Caramba Pedro, estou sem fôlego! Escreveste tudo de uma assentada? Bem, acho que a tua picardia com o JPC promete, ai promete, promete! Espero que não te coloquem de castigo na gávea, vais enjoar se a ondulação estiver forte! Venha a abordagem da direita, vamos ver no que dá em ser-se Pirata! :)
caro Pedro, gostei muito do seu post, e concordo com algumas das criticas que faz à reflexão do JNP (já que o seu texto parece, manifestamente, insuficiente), já no que diz respeito às criticas ao JPC devo dizer, com surpresa, que parece menosprezar a estética; esse elemento fundamental e fundacional da cultura e da ideologia. e a haver uma estética de direita, ela pode muito bem passar por ali...
Excelente texto.
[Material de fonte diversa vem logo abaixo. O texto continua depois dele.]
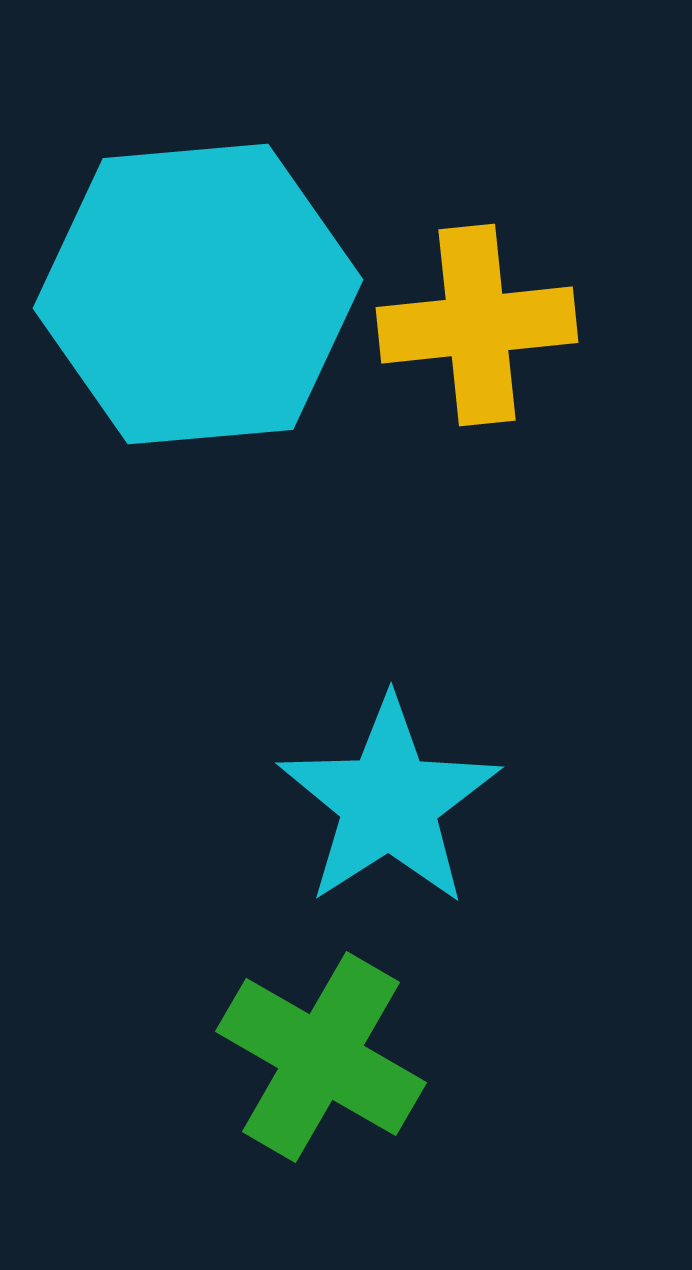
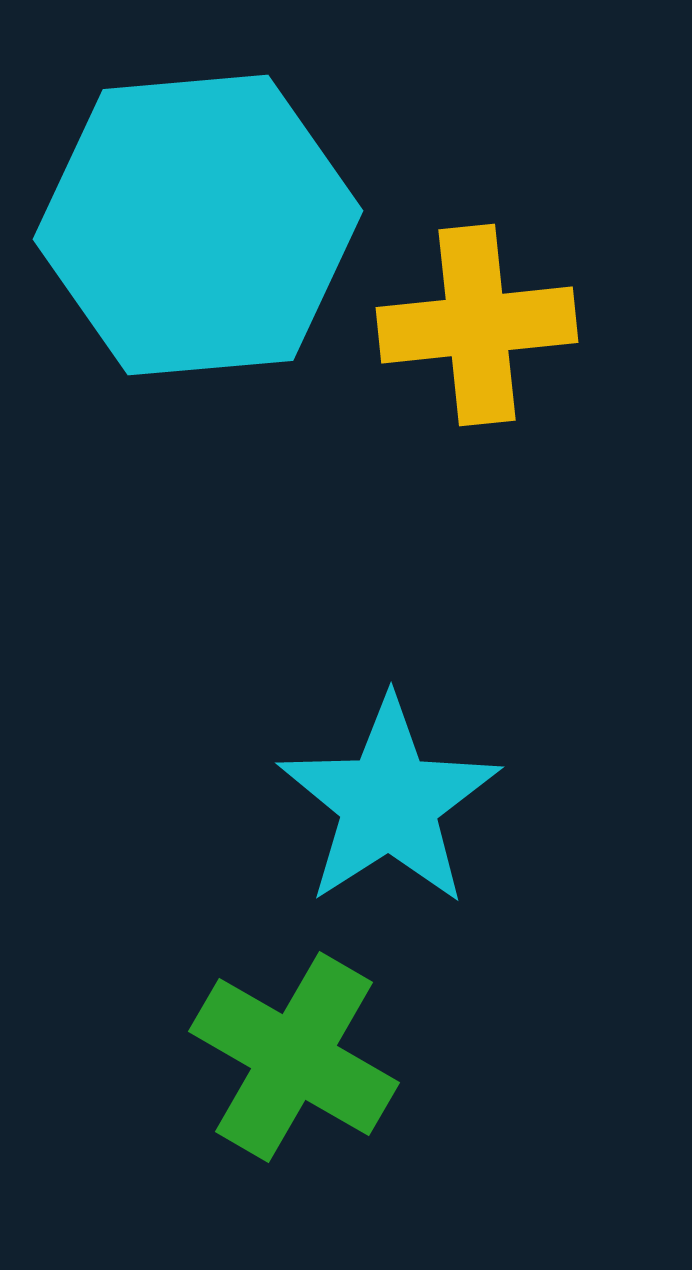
cyan hexagon: moved 69 px up
green cross: moved 27 px left
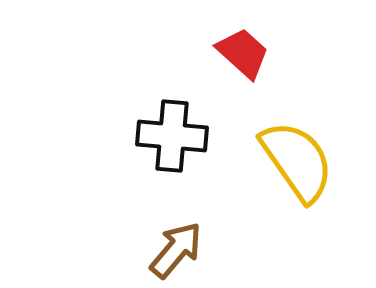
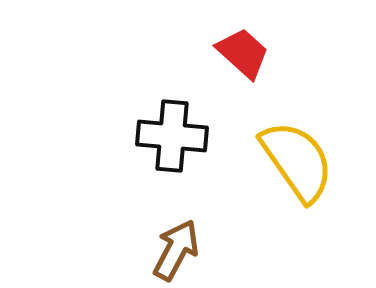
brown arrow: rotated 12 degrees counterclockwise
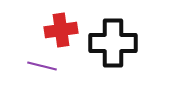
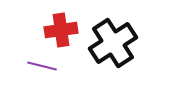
black cross: rotated 33 degrees counterclockwise
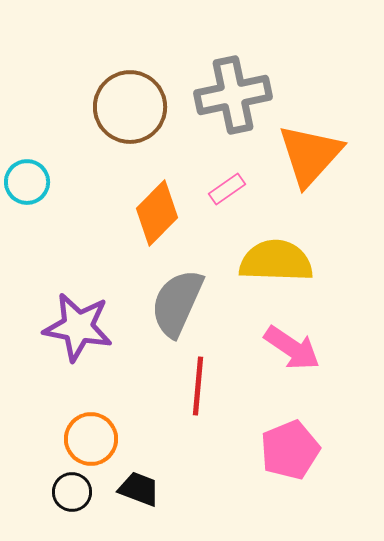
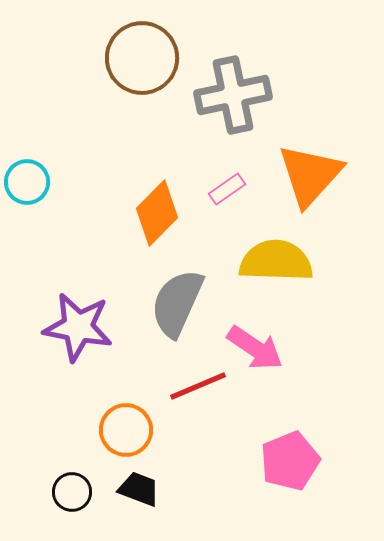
brown circle: moved 12 px right, 49 px up
orange triangle: moved 20 px down
pink arrow: moved 37 px left
red line: rotated 62 degrees clockwise
orange circle: moved 35 px right, 9 px up
pink pentagon: moved 11 px down
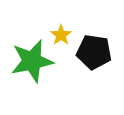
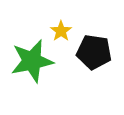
yellow star: moved 4 px up
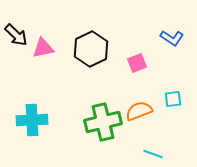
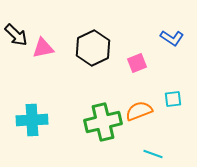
black hexagon: moved 2 px right, 1 px up
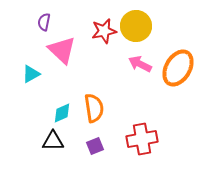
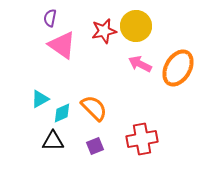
purple semicircle: moved 6 px right, 4 px up
pink triangle: moved 5 px up; rotated 8 degrees counterclockwise
cyan triangle: moved 9 px right, 25 px down
orange semicircle: rotated 36 degrees counterclockwise
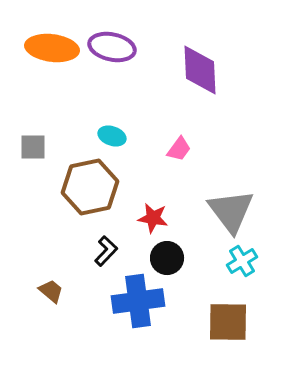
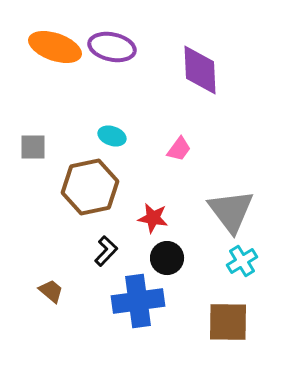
orange ellipse: moved 3 px right, 1 px up; rotated 12 degrees clockwise
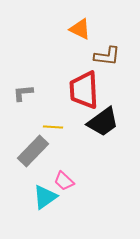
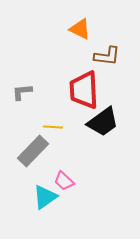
gray L-shape: moved 1 px left, 1 px up
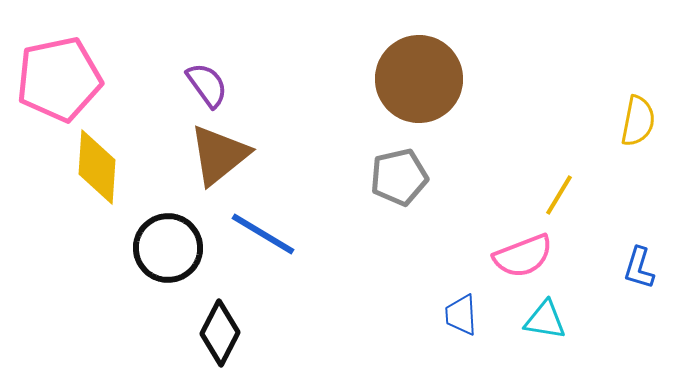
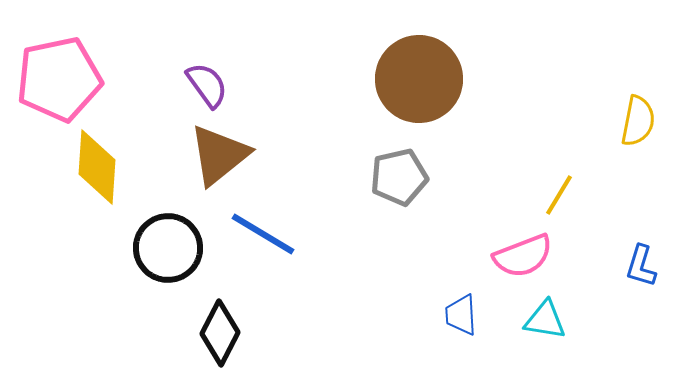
blue L-shape: moved 2 px right, 2 px up
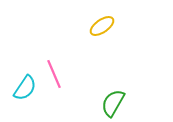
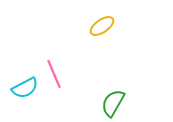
cyan semicircle: rotated 28 degrees clockwise
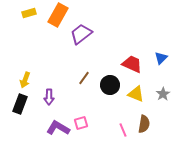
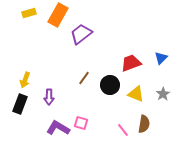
red trapezoid: moved 1 px left, 1 px up; rotated 45 degrees counterclockwise
pink square: rotated 32 degrees clockwise
pink line: rotated 16 degrees counterclockwise
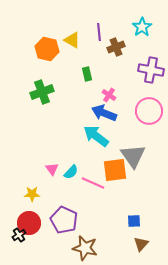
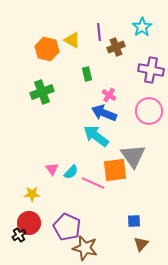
purple pentagon: moved 3 px right, 7 px down
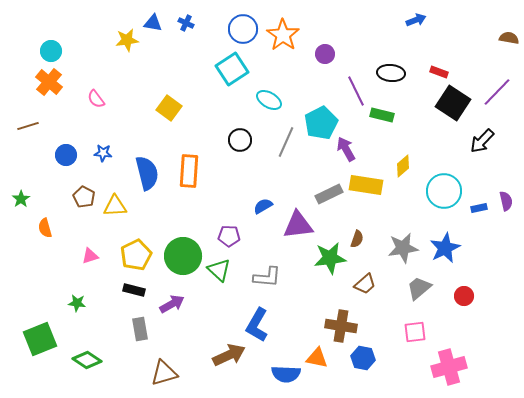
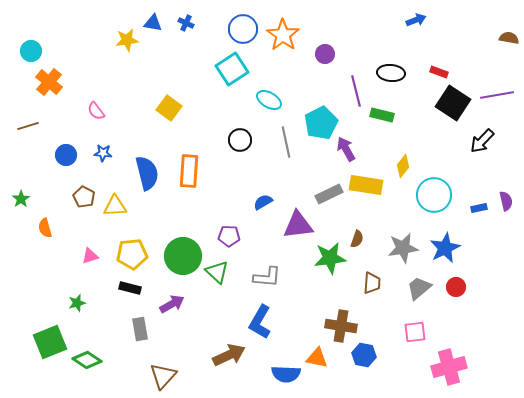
cyan circle at (51, 51): moved 20 px left
purple line at (356, 91): rotated 12 degrees clockwise
purple line at (497, 92): moved 3 px down; rotated 36 degrees clockwise
pink semicircle at (96, 99): moved 12 px down
gray line at (286, 142): rotated 36 degrees counterclockwise
yellow diamond at (403, 166): rotated 10 degrees counterclockwise
cyan circle at (444, 191): moved 10 px left, 4 px down
blue semicircle at (263, 206): moved 4 px up
yellow pentagon at (136, 255): moved 4 px left, 1 px up; rotated 20 degrees clockwise
green triangle at (219, 270): moved 2 px left, 2 px down
brown trapezoid at (365, 284): moved 7 px right, 1 px up; rotated 45 degrees counterclockwise
black rectangle at (134, 290): moved 4 px left, 2 px up
red circle at (464, 296): moved 8 px left, 9 px up
green star at (77, 303): rotated 24 degrees counterclockwise
blue L-shape at (257, 325): moved 3 px right, 3 px up
green square at (40, 339): moved 10 px right, 3 px down
blue hexagon at (363, 358): moved 1 px right, 3 px up
brown triangle at (164, 373): moved 1 px left, 3 px down; rotated 32 degrees counterclockwise
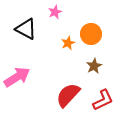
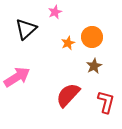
black triangle: rotated 50 degrees clockwise
orange circle: moved 1 px right, 3 px down
red L-shape: moved 3 px right, 2 px down; rotated 50 degrees counterclockwise
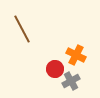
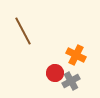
brown line: moved 1 px right, 2 px down
red circle: moved 4 px down
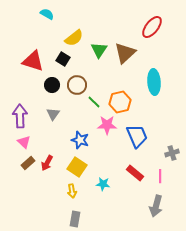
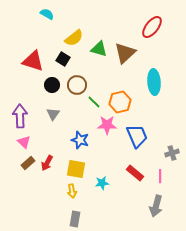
green triangle: moved 1 px up; rotated 48 degrees counterclockwise
yellow square: moved 1 px left, 2 px down; rotated 24 degrees counterclockwise
cyan star: moved 1 px left, 1 px up; rotated 16 degrees counterclockwise
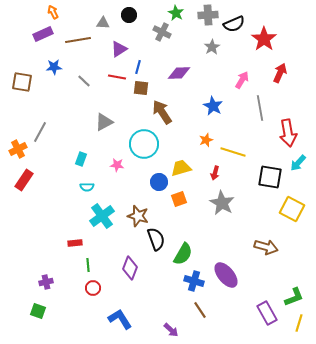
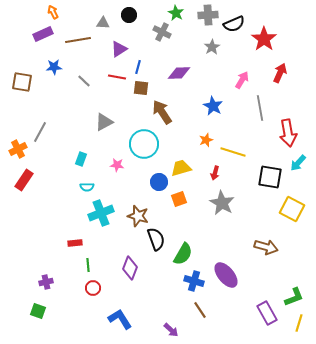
cyan cross at (102, 216): moved 1 px left, 3 px up; rotated 15 degrees clockwise
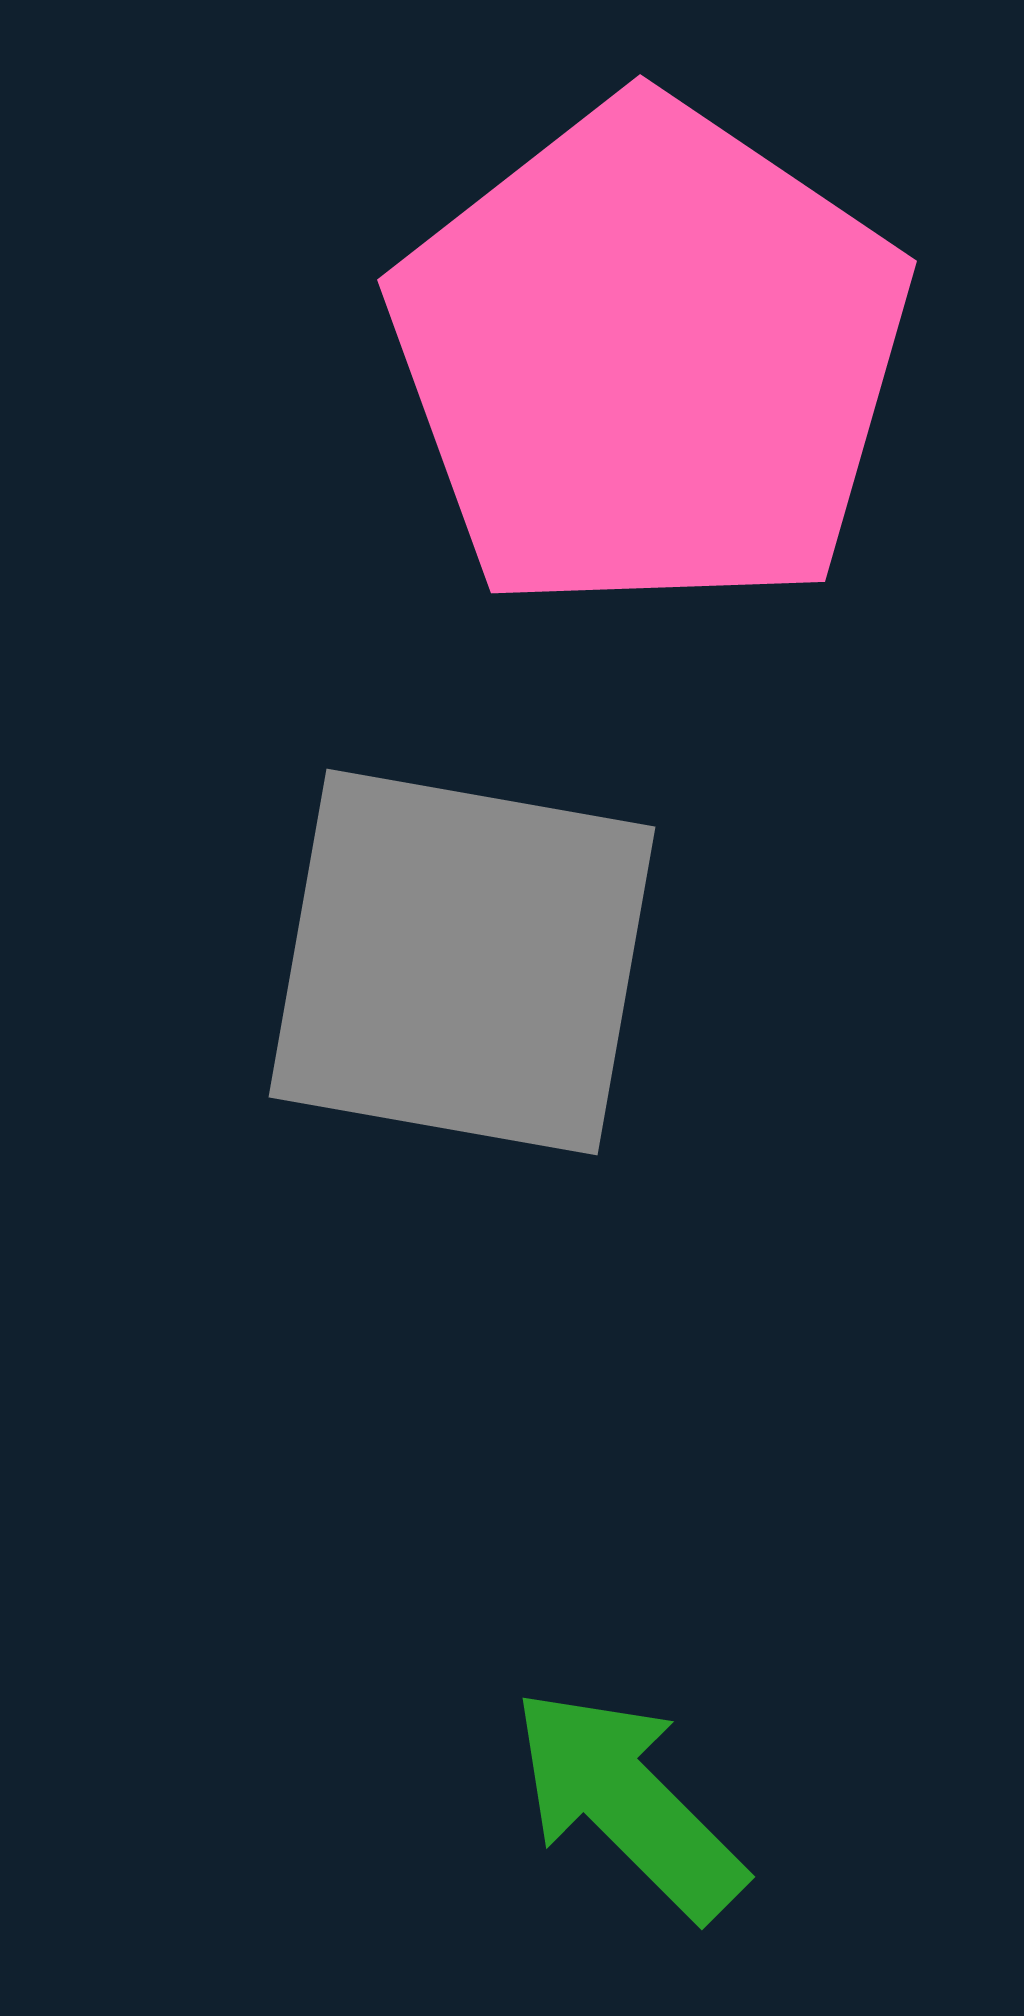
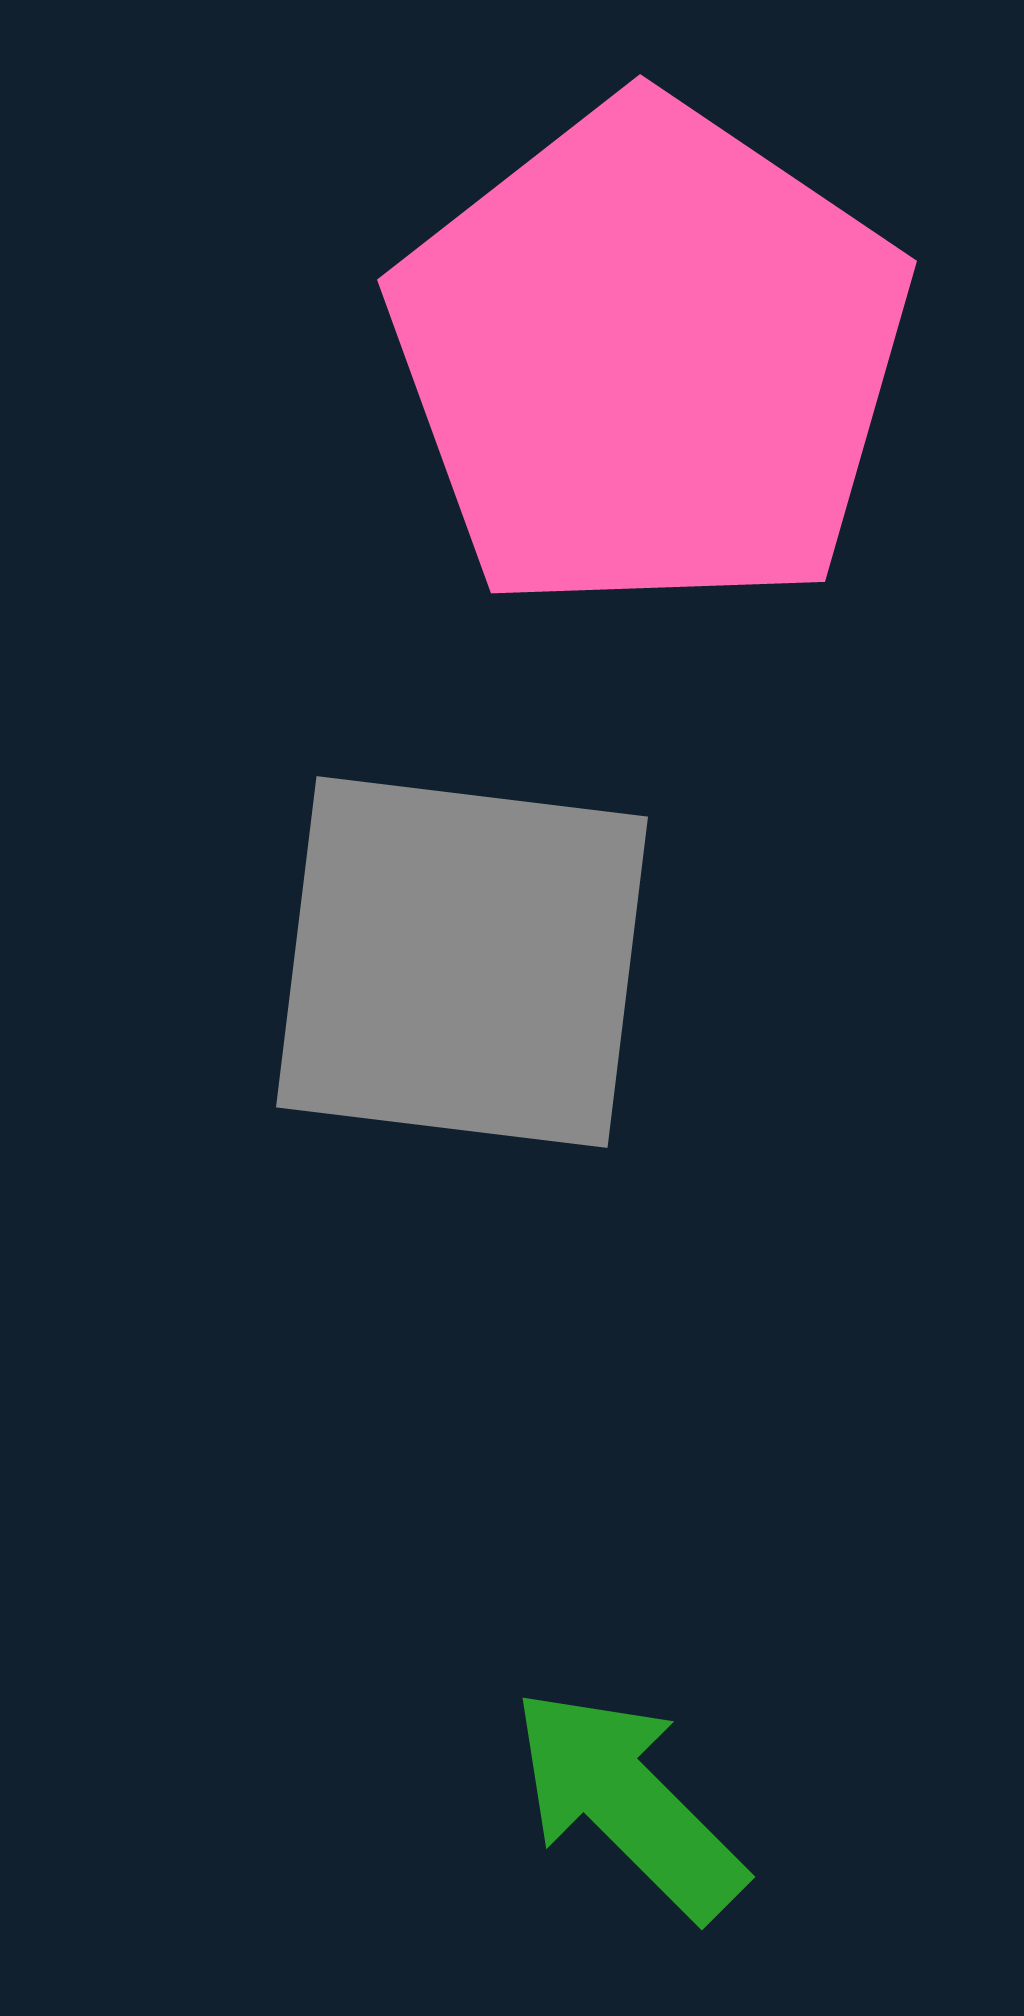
gray square: rotated 3 degrees counterclockwise
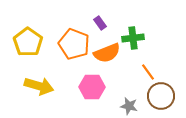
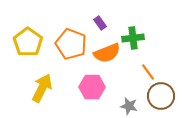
orange pentagon: moved 3 px left
yellow arrow: moved 3 px right, 2 px down; rotated 80 degrees counterclockwise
Espero que seja apenas um ponto de partida. Pela minha parte, continuo a achar que o problema não está nas ideias, mas na forma de adaptá-las a Portugal. Existe um deficiente entendimento da direita da portugalidade, que tem consequências na comunicação.
Obrigado a todos pelos vossos comentários (e um grande merci, Citoyen! para o último anónimo). Só queria dizer ao pgsanches que não menosprezo a estética, em abstracto, como "elemento fundacional da cultura e da ideologia". O que digo no texto é que a estética da "nova" direita não me parece atractiva para uma enorme maioria do eleitorado. E que por isso é, politicamente, ineficaz.